Toyota recalls 1.7m vehicles worldwide
TOYOTA, the world’s top automaker and Japan’s second largest company by market capitalisation, said it would recall more than 1.7m vehicles worldwide, bringing its total for recalls to nearly 16m since late 2009 and dealing a blow to its efforts to restore its reputation for quality.
Although the situation is different from last year, when Toyota attracted intense scrutiny from US safety regulators over unintended acceleration problems that were blamed for dozens of fatalities, the latest recall may make it harder for Toyota to convince investors it has put its quality problems behind it.
Shares in Toyota extended early declines and closed down nearly two per cent on the Tokyo Stock Exchange after the announcement.
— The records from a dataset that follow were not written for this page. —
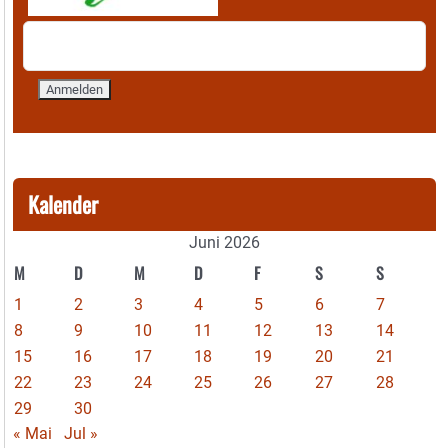
Kalender
Juni 2026
M
D
M
D
F
S
S
1
2
3
4
5
6
7
8
9
10
11
12
13
14
15
16
17
18
19
20
21
22
23
24
25
26
27
28
29
30
« Mai
Jul »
“Toyota faces harsh competition from Honda, which is in a much better situation in the US market – this is reflected in its stock price which now stands at multi-year highs,” said Mitsushige Akino, chief fund manager at Ichiyoshi Investment Management.
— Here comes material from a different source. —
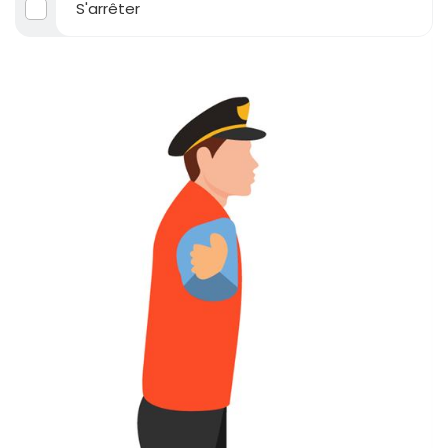
S'arrêter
“That’s why investors are a little nervous and sold Toyota when this negative news came out,” he said.
Toyota was the only major automaker to see its sales fall in the US last year, and just squeaked by General Motors to keep its spot at the top of the global sales ranking.
The biggest recall among those announced yesterday was to fix a faulty fuel pump and connecting pipe in 1.34m vehicles, including 141,000 Avensis units sold overseas. It’s Toyota’s biggest recall in six years and its second-biggest ever for a single defect.